Hanson then trots out past U.S. crimes to cover for the indiscriminate warfare of the IDF:

By this logic, the 1999 American bombing of Belgrade — aimed at stopping the genocide of Slobodan Milosevic — was, because of collateral damage, the moral equivalent of the carefully planned Serbian massacres of Muslim civilians at Srebrenica in 1995.

They are not exactly equivalent, but both were criminal. Arguably, the bombing of Belgrade was more so, because the war in question had absolutely no justification (the “genocide” being thwarted by the bombing had never occurred and was in all likelihood not going to occur). What is strange about this is that Hanson seems to believe quite genuinely that this example strengthens his case, as if invoking the killing of civilians in a war of aggression justifies the killing of civilians during the current operation. This is a variant on the argument from war crimes that many people used during the war in 2006, which amounted to waxing indignant that the standards regarding indiscriminate and disproportionate warfare applied today would have made the bombing campaigns of WWII criminal. Indeed, they would, because they were.

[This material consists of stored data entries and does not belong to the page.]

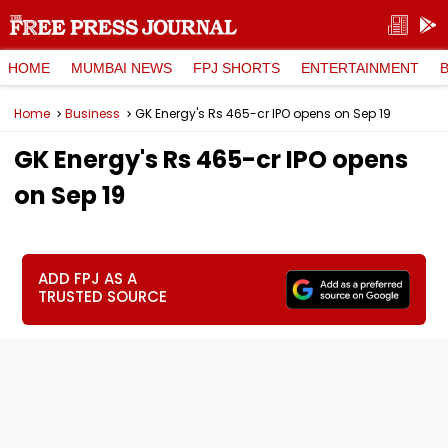
HOME
MUMBAI NEWS
FPJ SHORTS
ENTERTAINMENT
Home
Business
GK Energy's Rs 465-cr IPO opens on Sep 19
GK Energy's Rs 465-cr IPO opens
on Sep 19
ADD FPJ AS A
TRUSTED SOURCE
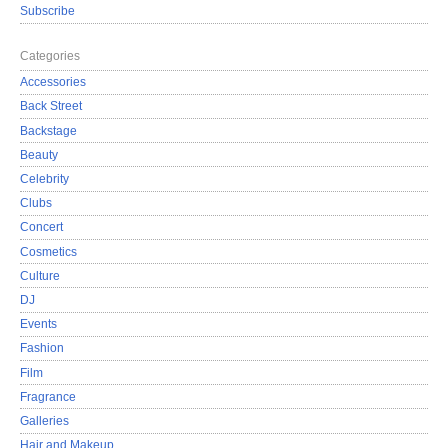
Subscribe
Categories
Accessories
Back Street
Backstage
Beauty
Celebrity
Clubs
Concert
Cosmetics
Culture
DJ
Events
Fashion
Film
Fragrance
Galleries
Hair and Makeup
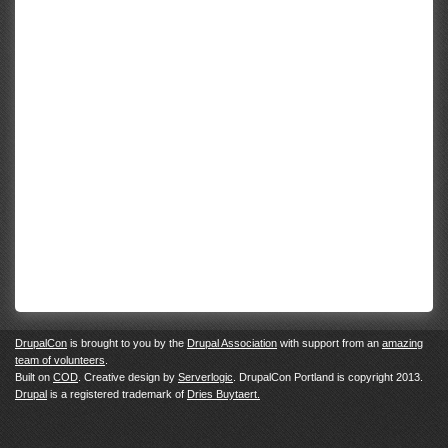
DrupalCon
is brought to you by the
Drupal Association
with support from an
amazing
team of volunteers
.
Built on
COD
. Creative design by
Serverlogic
. DrupalCon Portland is copyright 2013.
Drupal
is a registered trademark of
Dries Buytaert.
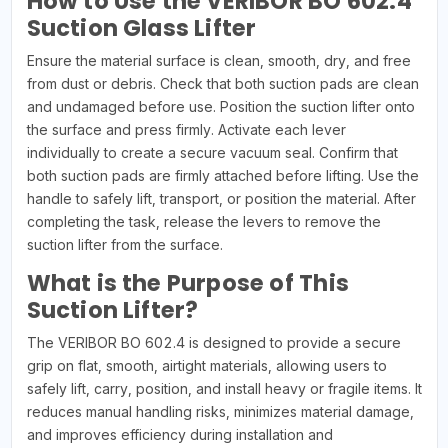
How to Use the VERIBOR BO 602.4
Suction Glass Lifter
Ensure the material surface is clean, smooth, dry, and free
from dust or debris. Check that both suction pads are clean
and undamaged before use. Position the suction lifter onto
the surface and press firmly. Activate each lever
individually to create a secure vacuum seal. Confirm that
both suction pads are firmly attached before lifting. Use the
handle to safely lift, transport, or position the material. After
completing the task, release the levers to remove the
suction lifter from the surface.
What is the Purpose of This
Suction Lifter?
The VERIBOR BO 602.4 is designed to provide a secure
grip on flat, smooth, airtight materials, allowing users to
safely lift, carry, position, and install heavy or fragile items. It
reduces manual handling risks, minimizes material damage,
and improves efficiency during installation and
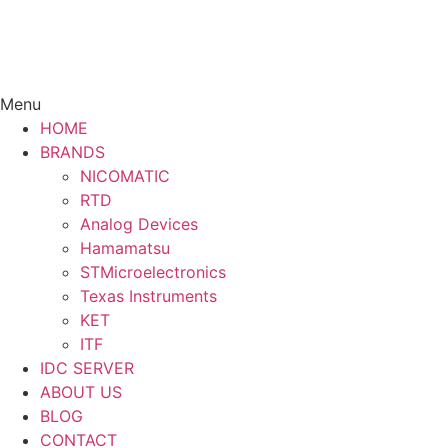
Menu
HOME
BRANDS
NICOMATIC
RTD
Analog Devices
Hamamatsu
STMicroelectronics
Texas Instruments
KET
ITF
IDC SERVER
ABOUT US
BLOG
CONTACT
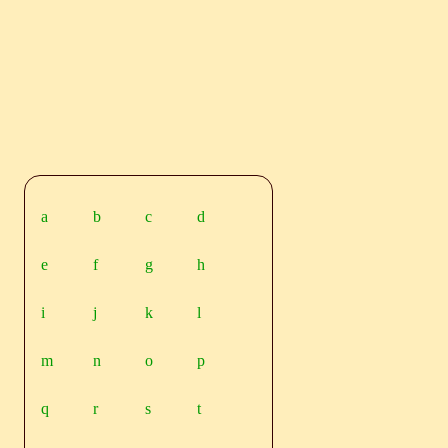
a
b
c
d
e
f
g
h
i
j
k
l
m
n
o
p
q
r
s
t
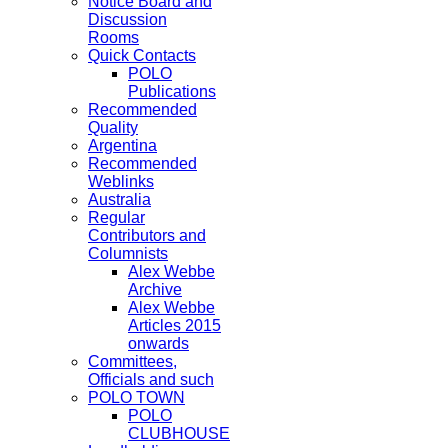
Notice Board and
Discussion
Rooms
Quick Contacts
POLO
Publications
Recommended
Quality
Argentina
Recommended
Weblinks
Australia
Regular
Contributors and
Columnists
Alex Webbe
Archive
Alex Webbe
Articles 2015
onwards
Committees,
Officials and such
POLO TOWN
POLO
CLUBHOUSE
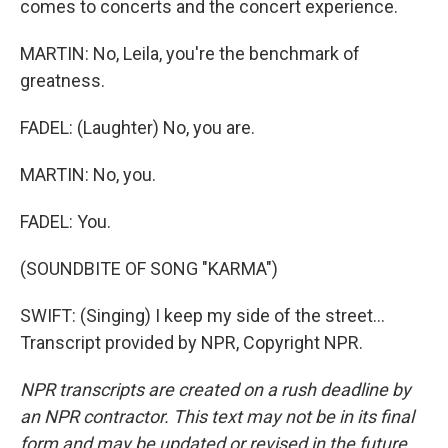
comes to concerts and the concert experience.
MARTIN: No, Leila, you're the benchmark of
greatness.
FADEL: (Laughter) No, you are.
MARTIN: No, you.
FADEL: You.
(SOUNDBITE OF SONG "KARMA")
SWIFT: (Singing) I keep my side of the street...
Transcript provided by NPR, Copyright NPR.
NPR transcripts are created on a rush deadline by
an NPR contractor. This text may not be in its final
form and may be updated or revised in the future.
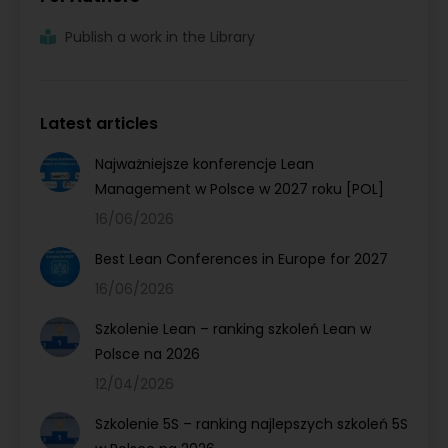
Publish a work in the Library
Latest articles
Najważniejsze konferencje Lean
Management w Polsce w 2027 roku [POL]
16/06/2026
Best Lean Conferences in Europe for 2027
16/06/2026
Szkolenie Lean – ranking szkoleń Lean w
Polsce na 2026
12/04/2026
Szkolenie 5S – ranking najlepszych szkoleń 5S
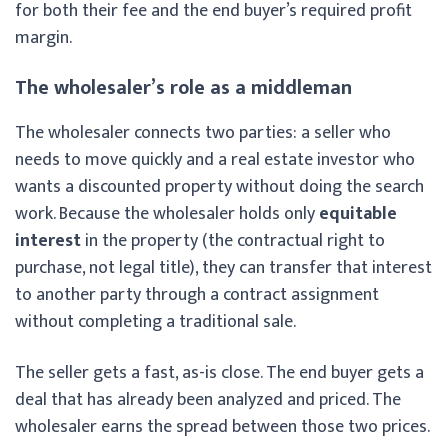
for both their fee and the end buyer’s required profit
margin.
The wholesaler’s role as a middleman
The wholesaler connects two parties: a seller who
needs to move quickly and a real estate investor who
wants a discounted property without doing the search
work. Because the wholesaler holds only
equitable
interest
in the property (the contractual right to
purchase, not legal title), they can transfer that interest
to another party through a contract assignment
without completing a traditional sale.
The seller gets a fast, as-is close. The end buyer gets a
deal that has already been analyzed and priced. The
wholesaler earns the spread between those two prices.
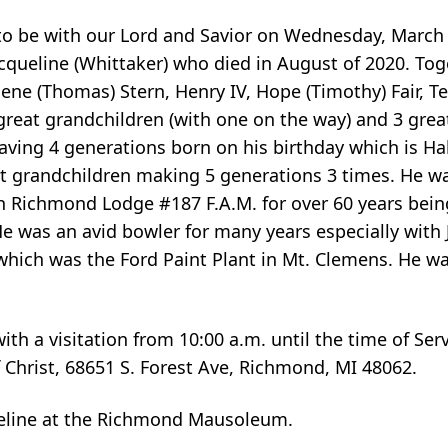
 to be with our Lord and Savior on Wednesday, March
acqueline (Whittaker) who died in August of 2020. To
rlene (Thomas) Stern, Henry IV, Hope (Timothy) Fair, T
great grandchildren (with one on the way) and 3 grea
aving 4 generations born on his birthday which is H
t grandchildren making 5 generations 3 times. He was
h Richmond Lodge #187 F.A.M. for over 60 years bein
 He was an avid bowler for many years especially with
which was the Ford Paint Plant in Mt. Clemens. He w
with a visitation from 10:00 a.m. until the time of Ser
f Christ, 68651 S. Forest Ave, Richmond, MI 48062.
ueline at the Richmond Mausoleum.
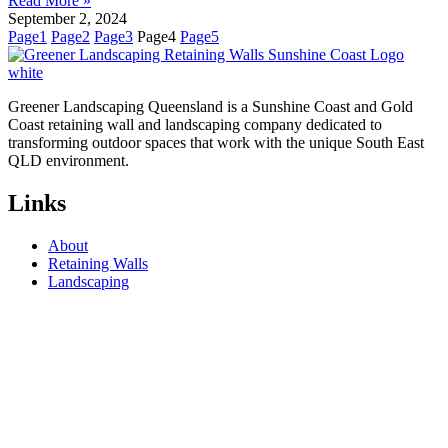
Read More »
September 2, 2024
Page
1
Page
2
Page
3
Page
4
Page
5
Greener Landscaping Queensland is a Sunshine Coast and Gold
Coast retaining wall and landscaping company dedicated to
transforming outdoor spaces that work with the unique South East
QLD environment.
Links
About
Retaining Walls
Landscaping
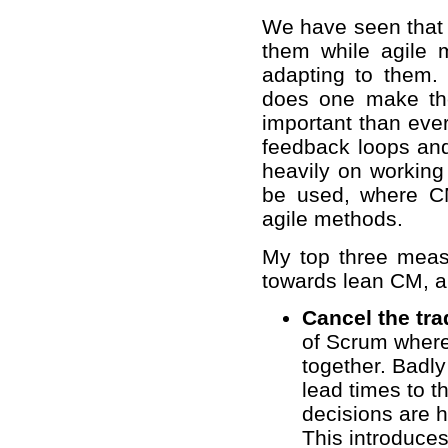
We have seen that 
them while agile
adapting to them. 
does one make the
important than ever
feedback loops and
heavily on working
be used, where C
agile methods.
My top three measu
towards lean CM, a 
Cancel the tra
of Scrum where
together. Badl
lead times to 
decisions are h
This introduces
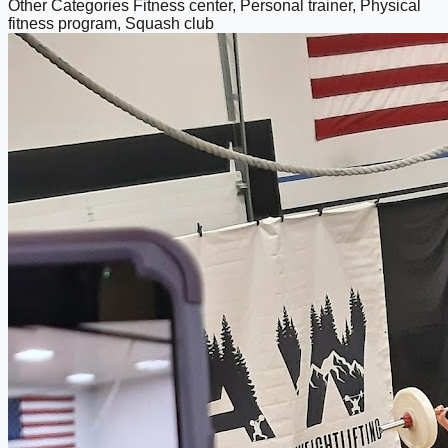
Other Categories
Fitness center, Personal trainer, Physical
fitness program, Squash club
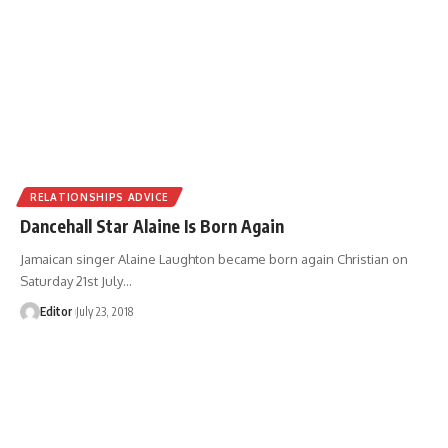
RELATIONSHIPS ADVICE
Dancehall Star Alaine Is Born Again
Jamaican singer Alaine Laughton became born again Christian on
Saturday 21st July
…
Editor
July 23, 2018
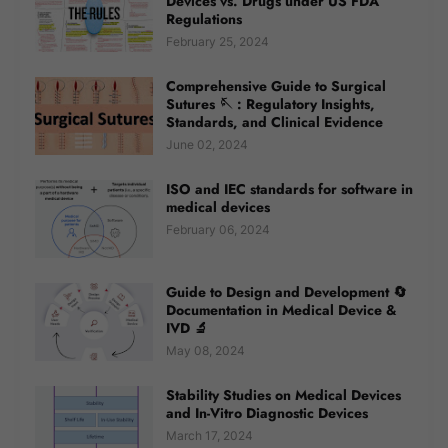
Devices vs. Drugs under US FDA
Regulations
February 25, 2024
Comprehensive Guide to Surgical
Sutures 🪡 : Regulatory Insights,
Standards, and Clinical Evidence
June 02, 2024
ISO and IEC standards for software in
medical devices
February 06, 2024
Guide to Design and Development 🔄
Documentation in Medical Device &
IVD 🔬
May 08, 2024
Stability Studies on Medical Devices
and In-Vitro Diagnostic Devices
March 17, 2024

3 Responses to “Those Crazy “Middle Eastern” Doctrines”

  1. Hi Daniel,

    Happy New Year! I’m very glad to see you back to doing what keeps my productivity at work depressingly low – posting conservative thought that challenges every liberal bone in my body!

    As regards Victor Davis Hanson – everything I have read of his, principally at NRO [and admittedly not all that much] seems to revolve around a central tenet of finding ways to justify and rationalize military intervention, both committed and proposed, as a prime mover in American foreign policy. Several months ago I picked up a couple of his books – _Carnage and Culture_ and _Ripples of Battle_ – which I have yet to get around to reading.

    Have you, or any of your readers who may wish to comment, read either or both of these works? I have heard that his analysis is trenchant and atypical, his writing is very crisp and clear, and that, by not reading them, I am doing myself a disservice in my never-ending quest to become more clueful. However, I have found his NRO output to be offputting enough that I am reluctant to put in the time and effort to take these two works on. There are _so_ many wonderful and illuminating works, fiction and non-fiction, out there to devour that I would hate to waste time on these [admittedly brief] tomes, sans some manner of boosting from other than Amazon reviewers and his website employers.

    Cheers.

  2. Thanks for the comment. I have not read any of his books, and it is possible that I am missing out. From what I understand, his work as a classicist is fairly well regarded in the field, even if he and his politics are not. I don’t know about the volumes you mentioned, so I can’t say one way or the other. You are correct that most of his columns do seem to be focused on defending current interventions or justifying new ones.

  3. Hanson asserts the most of the world’s reactions to “this week’s war” are “reflections of our postmodern age, and completely at odds with the past protocols of war.” Personally, I think the postmodern condition should inform the way we think about war and apply the principles of just war theory, particularly the condition of proportionality. Proportionality includes not only the methods used but also the consequences of those methods. While I acknowledge the right to self-defense and the use of force in that defense, I question whether it is really possible to ensure that the force used doesn’t produce evils graver than the evil to be eliminated. The structure of the world today, marked by its interconnectedness and interdependency (e.g. global markets), opens the whole world to the consequences of a local act of violence, and therefore renders the knowledge that one is using proportional violence difficult if not impossible to acquire. In the postmodern condition, we have to decide whether or not to wage war without knowledge or perhaps even reasonable speculation about the war’s full consequences. Given this condition, I tend toward the position that war is no longer a suitable means of self-defense.